→ **Records for processing**
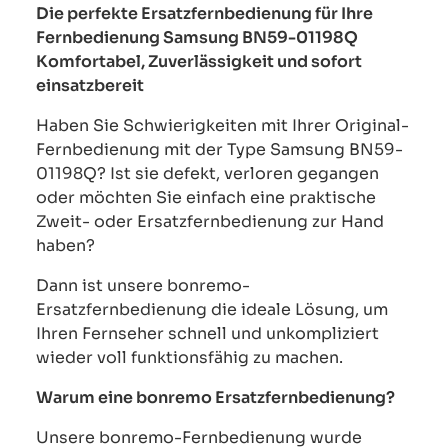
Die perfekte Ersatzfernbedienung für Ihre
Fernbedienung Samsung BN59-01198Q
Komfortabel, Zuverlässigkeit und sofort
einsatzbereit
Haben Sie Schwierigkeiten mit Ihrer Original-
Fernbedienung mit der Type Samsung BN59-
01198Q? Ist sie defekt, verloren gegangen
oder möchten Sie einfach eine praktische
Zweit- oder Ersatzfernbedienung zur Hand
haben?
Dann ist unsere bonremo-
Ersatzfernbedienung die ideale Lösung, um
Ihren Fernseher schnell und unkompliziert
wieder voll funktionsfähig zu machen.
Warum eine bonremo Ersatzfernbedienung?
Unsere bonremo-Fernbedienung wurde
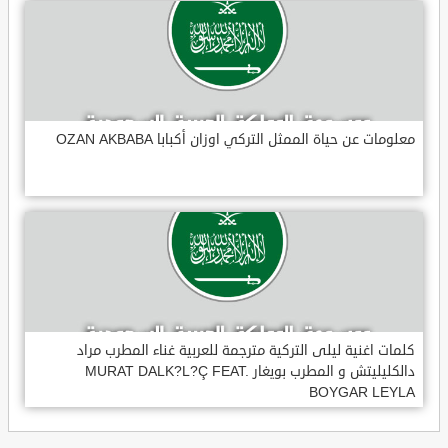
معلومات عن حياة الممثل التركي اوزان أكبابا OZAN AKBABA
كلمات اغنية ليلى التركية مترجمة للعربية غناء المطرب مراد
دالكليليتش و المطرب بويغار MURAT DALK?L?Ç FEAT.
BOYGAR LEYLA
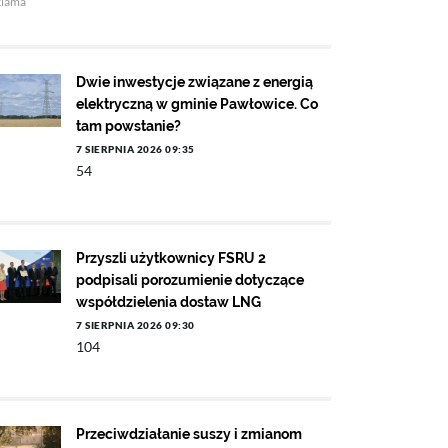
klama
Dwie inwestycje związane z energią
elektryczną w gminie Pawłowice. Co
tam powstanie?
7 SIERPNIA 2026 09:35
54
Przyszli użytkownicy FSRU 2
podpisali porozumienie dotyczące
współdzielenia dostaw LNG
7 SIERPNIA 2026 09:30
104
Przeciwdziałanie suszy i zmianom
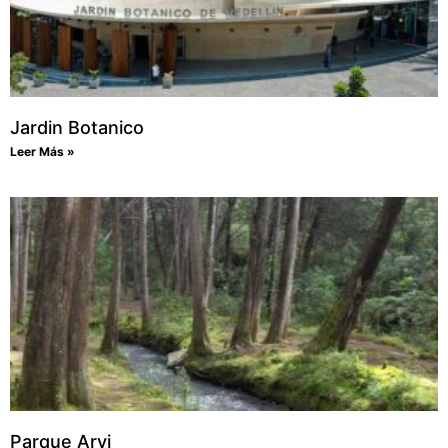
Jardin Botanico
Leer Más »
Parque Arvi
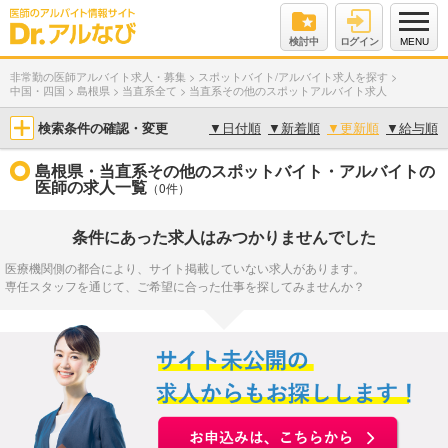
検討中
ログイン
MENU
非常勤の医師アルバイト求人・募集
>
スポットバイト/アルバイト求人を探す
>
中国・四国
>
島根県
>
当直系全て
>
当直系その他のスポットアルバイト求人
検索条件の確認・変更
▼
日付順
▼
新着順
▼
更新順
▼
給与順
島根県・当直系その他のスポットバイト・アルバイトの
医師の求人一覧
（0件）
条件にあった求人はみつかりませんでした
医療機関側の都合により、サイト掲載していない求人があります。
専任スタッフを通じて、ご希望に合った仕事を探してみませんか？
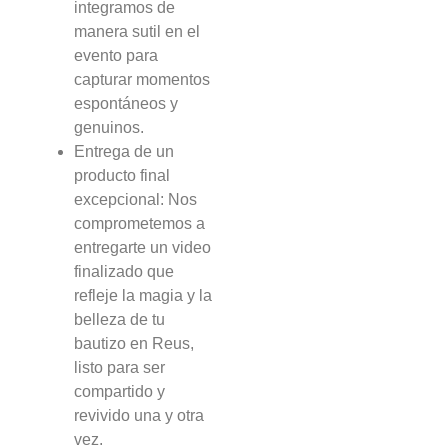
integramos de
manera sutil en el
evento para
capturar momentos
espontáneos y
genuinos.
Entrega de un
producto final
excepcional: Nos
comprometemos a
entregarte un video
finalizado que
refleje la magia y la
belleza de tu
bautizo en Reus,
listo para ser
compartido y
revivido una y otra
vez.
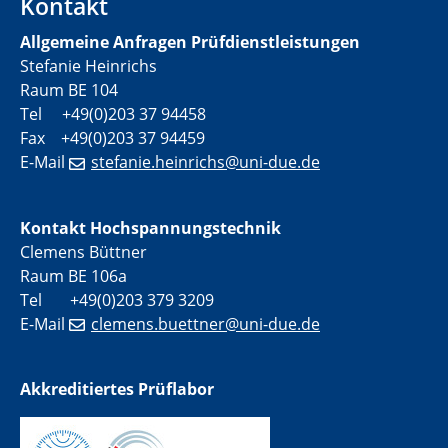
Kontakt
Allgemeine Anfragen Prüfdienstleistungen
Stefanie Heinrichs
Raum BE 104
Tel +49(0)203 37 94458
Fax +49(0)203 37 94459
E-Mail
stefanie.heinrichs@uni-due.de
Kontakt Hochspannungstechnik
Clemens Büttner
Raum BE 106a
Tel +49(0)203 379 3209
E-Mail
clemens.buettner@uni-due.de
Akkreditiertes Prüflabor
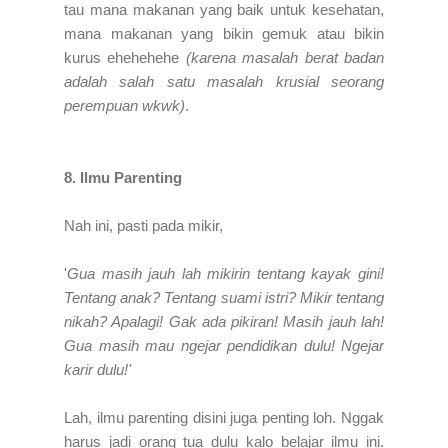
tau mana makanan yang baik untuk kesehatan,
mana makanan yang bikin gemuk atau bikin
kurus ehehehehe
(karena masalah berat badan
adalah salah satu masalah krusial seorang
perempuan wkwk)
.
8. Ilmu Parenting
Nah ini, pasti pada mikir,
'
Gua masih jauh lah mikirin tentang kayak gini!
Tentang anak? Tentang suami istri? Mikir tentang
nikah? Apalagi! Gak ada pikiran! Masih jauh lah!
Gua masih mau ngejar pendidikan dulu! Ngejar
karir dulu!'
Lah, ilmu parenting disini juga penting loh. Nggak
harus jadi orang tua dulu kalo belajar ilmu ini.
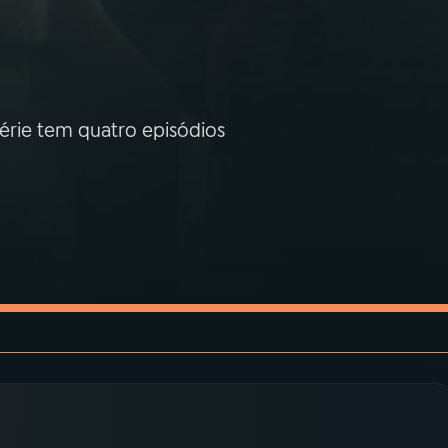
érie tem quatro episódios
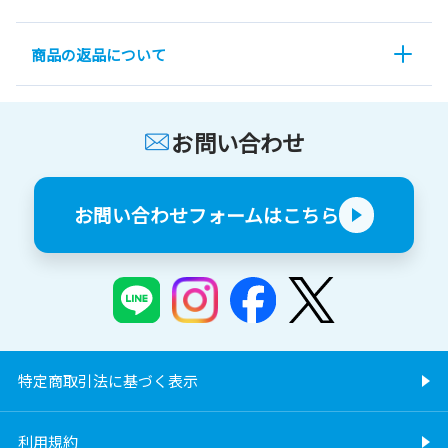
商品の返品について
お問い合わせ
お問い合わせフォームはこちら
特定商取引法に基づく表示
利用規約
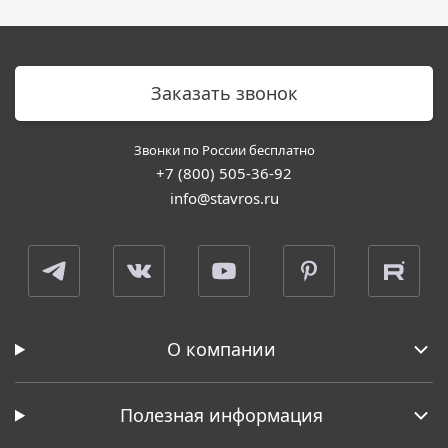
Заказать звонок
Звонки по России бесплатно
+7 (800) 505-36-92
info@stavros.ru
О компании
Полезная информация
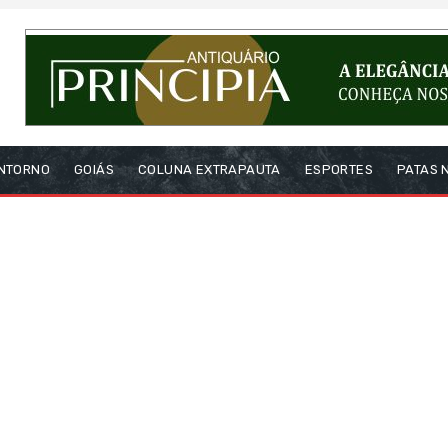
NTORNO
GOIÁS
COLUNA EXTRAPAUTA
ESPORTES
PATAS 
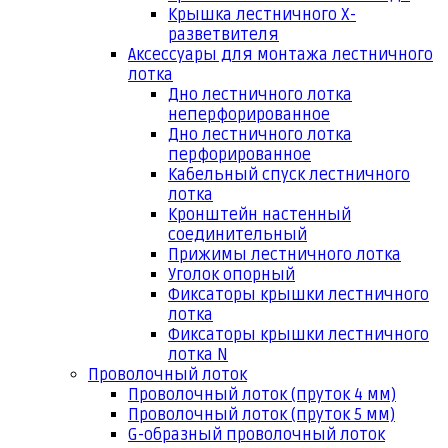
Крышка лестничного Х-
разветвителя
Аксессуары для монтажа лестничного
лотка
Дно лестничного лотка
неперфорированное
Дно лестничного лотка
перфорированное
Кабельный спуск лестничного
лотка
Кронштейн настенный
соединительный
Прижимы лестничного лотка
Уголок опорный
Фиксаторы крышки лестничного
лотка
Фиксаторы крышки лестничного
лотка N
Проволочный лоток
Проволочный лоток (пруток 4 мм)
Проволочный лоток (пруток 5 мм)
G-образный проволочный лоток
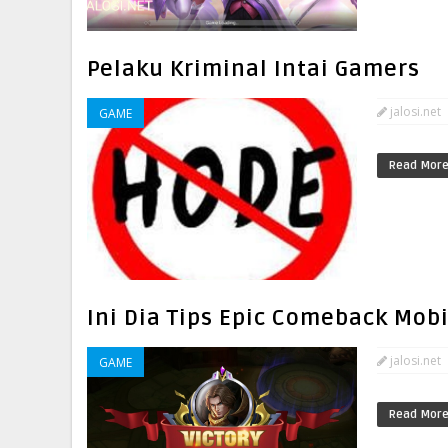
Pelaku Kriminal Intai Gamers
jalosi.net
GAME
Read Mor
Ini Dia Tips Epic Comeback Mob
jalosi.net
GAME
Read Mor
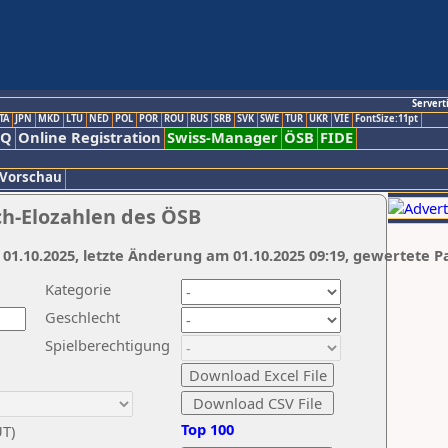
Servert
TA
JPN
MKD
LTU
NED
POL
POR
ROU
RUS
SRB
SVK
SWE
TUR
UKR
VIE
FontSize:11pt
AQ
Online Registration
Swiss-Manager
ÖSB
FIDE
 Vorschau
ch-Elozahlen des ÖSB
 01.10.2025, letzte Änderung am 01.10.2025 09:19, gewertete P
Kategorie
Geschlecht
Spielberechtigung
Top 100
UT)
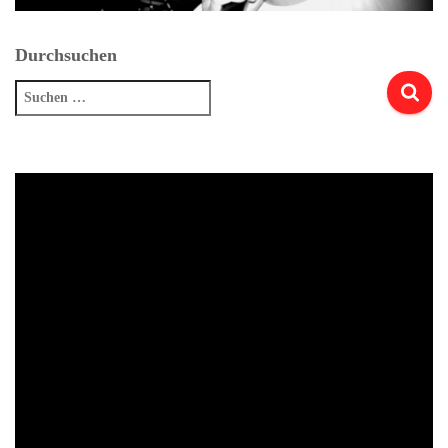
Durchsuchen
Suchen
nach:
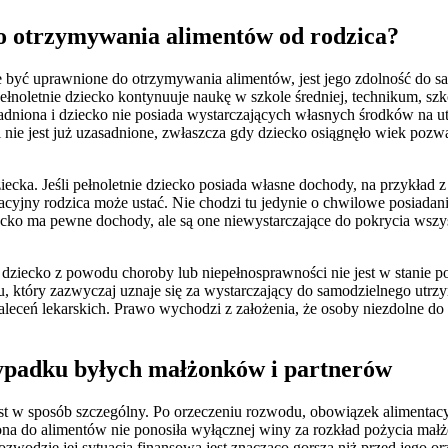
do otrzymywania alimentów od rodzica?
być uprawnione do otrzymywania alimentów, jest jego zdolność do sam
pełnoletnie dziecko kontynuuje naukę w szkole średniej, technikum, szk
sadniona i dziecko nie posiada wystarczających własnych środków na ut
 nie jest już uzasadnione, zwłaszcza gdy dziecko osiągnęło wiek pozw
cka. Jeśli pełnoletnie dziecko posiada własne dochody, na przykład z 
cyjny rodzica może ustać. Nie chodzi tu jedynie o chwilowe posiadan
dziecko ma pewne dochody, ale są one niewystarczające do pokrycia ws
i dziecko z powodu choroby lub niepełnosprawności nie jest w stanie
ku, który zazwyczaj uznaje się za wystarczający do samodzielnego utrz
eceń lekarskich. Prawo wychodzi z założenia, że osoby niezdolne d
ypadku byłych małżonków i partnerów
 w sposób szczególny. Po orzeczeniu rozwodu, obowiązek alimentacy
a do alimentów nie ponosiła wyłącznej winy za rozkład pożycia małż
rozwodzie jej sytuacja finansowa jest znacząco gorsza niż przed jego or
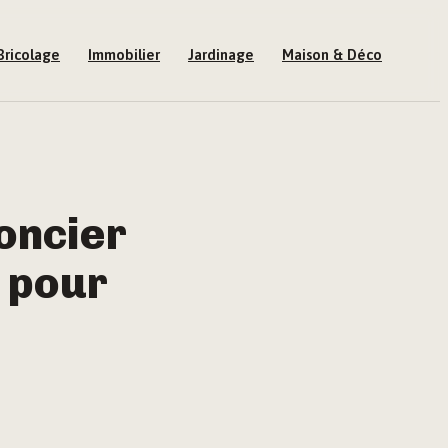
Bricolage
Immobilier
Jardinage
Maison & Déco
oncier
s pour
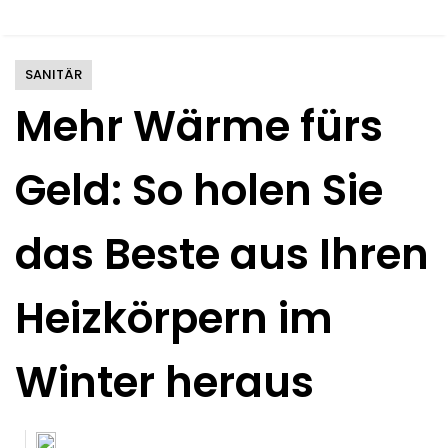
SANITÄR
Mehr Wärme fürs
Geld: So holen Sie
das Beste aus Ihren
Heizkörpern im
Winter heraus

→ **Problem to work on**
Copy the records exactly. Skip the images.

→ **Written answer**
Die perfekte Ersatzfernbedienung für Ihre
Fernbedienung Samsung BN59-01198Q
Komfortabel, Zuverlässigkeit und sofort
einsatzbereit
Haben Sie Schwierigkeiten mit Ihrer Original-
Fernbedienung mit der Type Samsung BN59-
01198Q? Ist sie defekt, verloren gegangen
oder möchten Sie einfach eine praktische
Zweit- oder Ersatzfernbedienung zur Hand
haben?
Dann ist unsere bonremo-
Ersatzfernbedienung die ideale Lösung, um
Ihren Fernseher schnell und unkompliziert
wieder voll funktionsfähig zu machen.
Warum eine bonremo Ersatzfernbedienung?
Unsere bonremo-Fernbedienung wurde
معلومات عن حياة الممثل التركي اوزان أكبابا OZAN AKBABA
كلمات اغنية ليلى التركية مترجمة للعربية غناء المطرب مراد
دالكليليتش و المطرب بويغار MURAT DALK?L?Ç FEAT.
BOYGAR LEYLA
klama
Dwie inwestycje związane z energią
elektryczną w gminie Pawłowice. Co
tam powstanie?
7 SIERPNIA 2026 09:35
54
Przyszli użytkownicy FSRU 2
podpisali porozumienie dotyczące
współdzielenia dostaw LNG
7 SIERPNIA 2026 09:30
104
Przeciwdziałanie suszy i zmianom
Jardin Botanico
Leer Más »
Parque Arvi
検討中
ログイン
MENU
非常勤の医師アルバイト求人・募集
>
スポットバイト/アルバイト求人を探す
>
中国・四国
>
島根県
>
当直系全て
>
当直系その他のスポットアルバイト求人
検索条件の確認・変更
▼
日付順
▼
新着順
▼
更新順
▼
給与順
島根県・当直系その他のスポットバイト・アルバイトの
医師の求人一覧
（0件）
条件にあった求人はみつかりませんでした
医療機関側の都合により、サイト掲載していない求人があります。
専任スタッフを通じて、ご希望に合った仕事を探してみませんか？
integramos de
manera sutil en el
evento para
capturar momentos
espontáneos y
genuinos.
Entrega de un
producto final
excepcional: Nos
comprometemos a
entregarte un video
finalizado que
refleje la magia y la
belleza de tu
bautizo en Reus,
listo para ser
compartido y
revivido una y otra
vez.
Kontakt
Allgemeine Anfragen Prüfdienstleistungen
Stefanie Heinrichs
Raum BE 104
Tel +49(0)203 37 94458
Fax +49(0)203 37 94459
E-Mail
stefanie.heinrichs@uni-due.de
Kontakt Hochspannungstechnik
Clemens Büttner
Raum BE 106a
Tel +49(0)203 379 3209
E-Mail
clemens.buettner@uni-due.de
Akkreditiertes Prüflabor
tau mana makanan yang baik untuk kesehatan,
mana makanan yang bikin gemuk atau bikin
kurus ehehehehe
(karena masalah berat badan
adalah salah satu masalah krusial seorang
perempuan wkwk)
.
8. Ilmu Parenting
Nah ini, pasti pada mikir,
'
Gua masih jauh lah mikirin tentang kayak gini!
Tentang anak? Tentang suami istri? Mikir tentang
nikah? Apalagi! Gak ada pikiran! Masih jauh lah!
Gua masih mau ngejar pendidikan dulu! Ngejar
karir dulu!'
Lah, ilmu parenting disini juga penting loh. Nggak
harus jadi orang tua dulu kalo belajar ilmu ini.
érie tem quatro episódios
商品の返品について
お問い合わせ
お問い合わせフォームはこちら
特定商取引法に基づく表示
利用規約
Заказать звонок
Звонки по России бесплатно
+7 (800) 505-36-92
info@stavros.ru
О компании
Полезная информация
NTORNO
GOIÁS
COLUNA EXTRAPAUTA
ESPORTES
PATAS 
Крышка лестничного Х-
разветвителя
Аксессуары для монтажа лестничного
лотка
Дно лестничного лотка
неперфорированное
Дно лестничного лотка
перфорированное
Кабельный спуск лестничного
лотка
Кронштейн настенный
соединительный
Прижимы лестничного лотка
Уголок опорный
Фиксаторы крышки лестничного
лотка
Фиксаторы крышки лестничного
лотка N
Проволочный лоток
Проволочный лоток (пруток 4 мм)
Проволочный лоток (пруток 5 мм)
G-образный проволочный лоток
Pelaku Kriminal Intai Gamers
jalosi.net
GAME
Read Mor
Ini Dia Tips Epic Comeback Mob
jalosi.net
GAME
Read Mor
Servert
TA
JPN
MKD
LTU
NED
POL
POR
ROU
RUS
SRB
SVK
SWE
TUR
UKR
VIE
FontSize:11pt
AQ
Online Registration
Swiss-Manager
ÖSB
FIDE
 Vorschau
ch-Elozahlen des ÖSB
 01.10.2025, letzte Änderung am 01.10.2025 09:19, gewertete P
Kategorie
Geschlecht
Spielberechtigung
Top 100
UT)
Durchsuchen
Suchen
nach:
do otrzymywania alimentów od rodzica?
być uprawnione do otrzymywania alimentów, jest jego zdolność do sam
pełnoletnie dziecko kontynuuje naukę w szkole średniej, technikum, szk
sadniona i dziecko nie posiada wystarczających własnych środków na ut
 nie jest już uzasadnione, zwłaszcza gdy dziecko osiągnęło wiek pozw
cka. Jeśli pełnoletnie dziecko posiada własne dochody, na przykład z 
cyjny rodzica może ustać. Nie chodzi tu jedynie o chwilowe posiadan
dziecko ma pewne dochody, ale są one niewystarczające do pokrycia ws
i dziecko z powodu choroby lub niepełnosprawności nie jest w stanie
ku, który zazwyczaj uznaje się za wystarczający do samodzielnego utrz
eceń lekarskich. Prawo wychodzi z założenia, że osoby niezdolne d
ypadku byłych małżonków i partnerów
 w sposób szczególny. Po orzeczeniu rozwodu, obowiązek alimentacy
a do alimentów nie ponosiła wyłącznej winy za rozkład pożycia małż
rozwodzie jej sytuacja finansowa jest znacząco gorsza niż przed jego or
Bricolage
Immobilier
Jardinage
Maison & Déco
oncier
s pour
SANITÄR
Mehr Wärme fürs
Geld: So holen Sie
das Beste aus Ihren
Heizkörpern im
Winter heraus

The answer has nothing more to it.